I've reached the same conclusion @jimdempseyatthecove, I've managed to manually compile the file passing the .o of the separated subroutine but couldn't get CMake to include it as needed.

 

Whenever I use a module, CMake can automatically add the module as a dependency for the file. But on this cases, where I'm calling the subroutine directly it doesn't generate the correct dependency for the Makefile.

For CMake, I'm passing all .for files like:

file(GLOB_RECURSE sources ./src/*.for)

Therefore, the separated subroutine does get compiled into a .o object but it is not been added correctly as dependency on the Makefile.

 

This is clearly not compiler related, but if you have some suggestions, any help would be of great value.

andrew_4619
Honored Contributor II
534 Views

I don't have much knowledge on Cmake but I read this which may help>>>>>>>

You can't change the output directory of object/intermediate files in CMake. That's by design (to allow several identical output names in one project):

"There is no way to change that name.
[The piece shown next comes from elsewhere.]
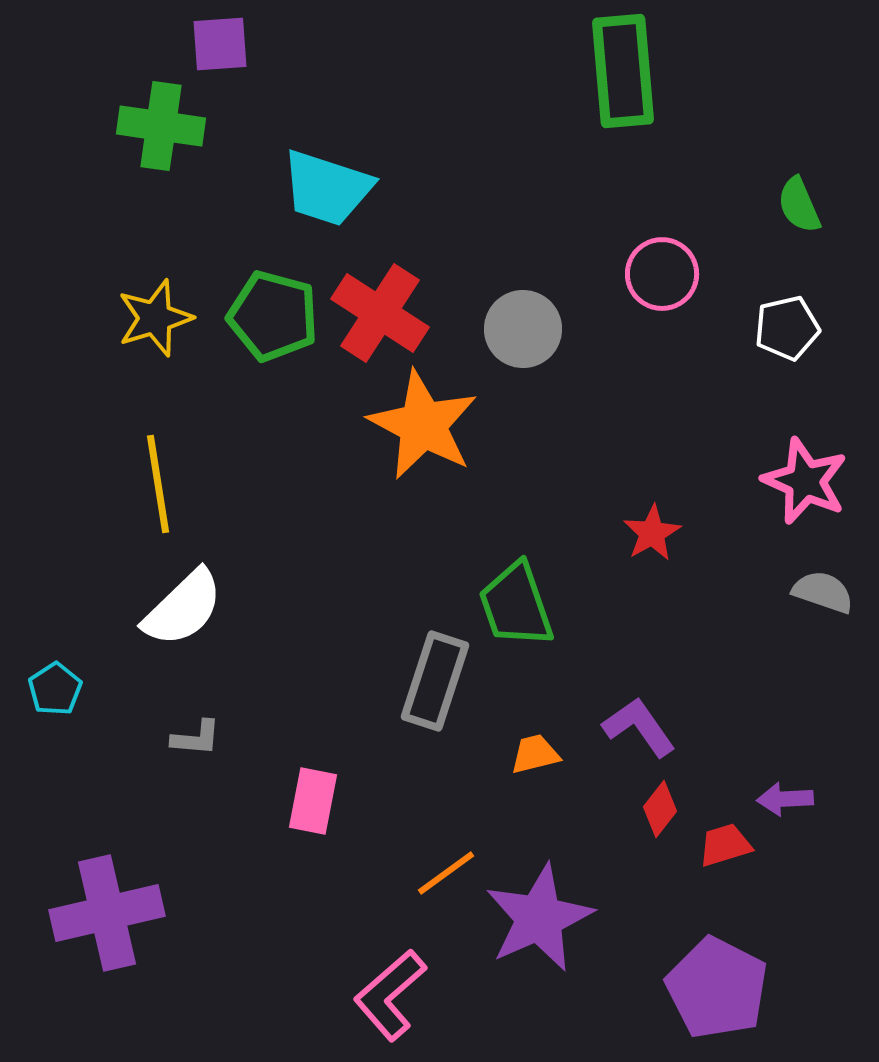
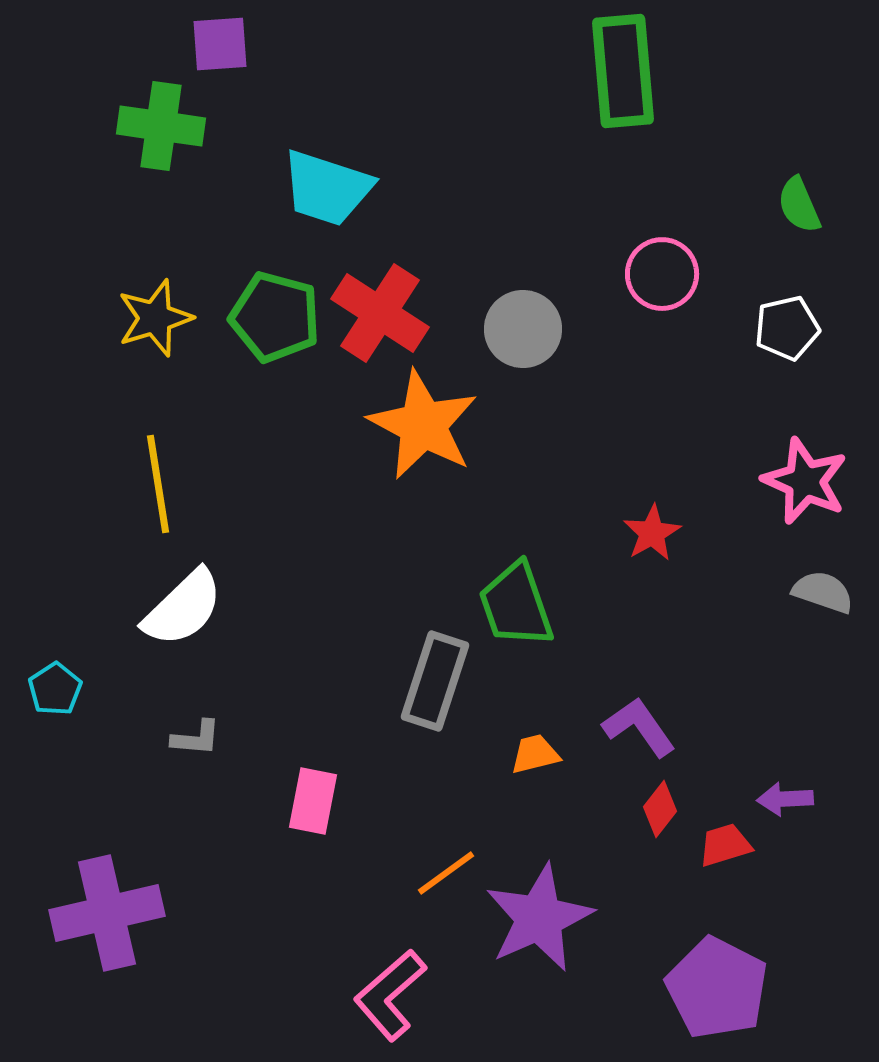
green pentagon: moved 2 px right, 1 px down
CMake creates an exact copy of the source tree in the binary tree."

But with version 3.9 CMake learned to export object libraries:

cmake_minimum_required(VERSION 3.9)

project(CorePorject)

file(WRITE "core.cpp" "")
file(WRITE "helper.cpp" "")
set(sourcefiles "core.cpp" "helper.cpp")

add_library(core OBJECT ${sourcefiles})    

export(
    TARGETS core
    FILE core.cmake 
    NAMESPACE Core_
)

 

j-miguel
Beginner
517 Views

Thanks @andrew_4619 , yes, I suppose this would work. But to implement something like this, if I understand it correctly, I'd need to manually get the path for each subroutine been imported through out the project to add them as a library, right?

If I follow this route, perhaps it would be better to move all of this subroutines to a separated location. I'm sure this would be a better solution, but if I get into refactoring I guess rewriting this routines as module/s would be better anyway.
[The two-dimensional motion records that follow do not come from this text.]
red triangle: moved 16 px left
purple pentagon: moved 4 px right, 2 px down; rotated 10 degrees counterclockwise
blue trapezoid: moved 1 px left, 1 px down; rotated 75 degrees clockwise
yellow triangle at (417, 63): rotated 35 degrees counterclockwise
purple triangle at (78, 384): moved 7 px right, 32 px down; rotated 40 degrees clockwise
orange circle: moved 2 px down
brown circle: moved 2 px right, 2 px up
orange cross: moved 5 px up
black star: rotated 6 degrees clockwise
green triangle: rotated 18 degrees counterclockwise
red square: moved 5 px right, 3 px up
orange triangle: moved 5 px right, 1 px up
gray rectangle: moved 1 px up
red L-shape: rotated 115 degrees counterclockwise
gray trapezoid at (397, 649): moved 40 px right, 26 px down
Ideally, I'd like to CMake to resolve the dependencies generated by the call statements as it does for the modules.

andrew_4619
Honored Contributor II
512 Views

Maybe you can do it with wildcards like you did to select the source files? Or maybe you can use a wildcard to list all the source files and cut/paste it into cmake?

j-miguel
Beginner
495 Views

The problem is that those subroutines files are scattered through out the project, but I guess you're right, I'd need to somehow at least identify those files.

mecej4
Black Belt
608 Views

When your source code, whether in C, Fortran or any compiled language, contains calls to external routines (subroutines, functions, etc.), compiling the source code produces a .o file that contains a list of "external symbols". When you link a number of .o files and libraries, those external symbols need to be present in one of the .o files or libraries.

There is never a need to include one source file in another just for the purpose of being able to call external routines. Think about the SQRT function. When you write x = sqrt(y), where is the sqrt function defined? Did you ever write source code for the SQRT function? The EXP function? In C, in a source file that uses the sqrt() function, you may have inserted an "include <math.h>" directive. What was the purpose of doing so?

jimdempseyatthecove
Black Belt
534 Views

Perhaps it would help if you show your makefile.

Jim Dempsey

j-miguel
Beginner
511 Views

@jimdempseyatthecove  the Makefile been generated by CMake is 15000+ lines long, I'm not sure this would be of great help.

 

Here is my CMakeLists.txt logic:

 

file(GLOB_RECURSE sources ./src/*.for)
add_executable(program_name ${sources}

target_include_directories(program_name PUBLIC "./src/includes")

 

 

Unless I refactor the code for separating this subroutines or even turning them into modules, I guess my real problem is making CMake follow those dependencies generated by those call statements as it does for the modules.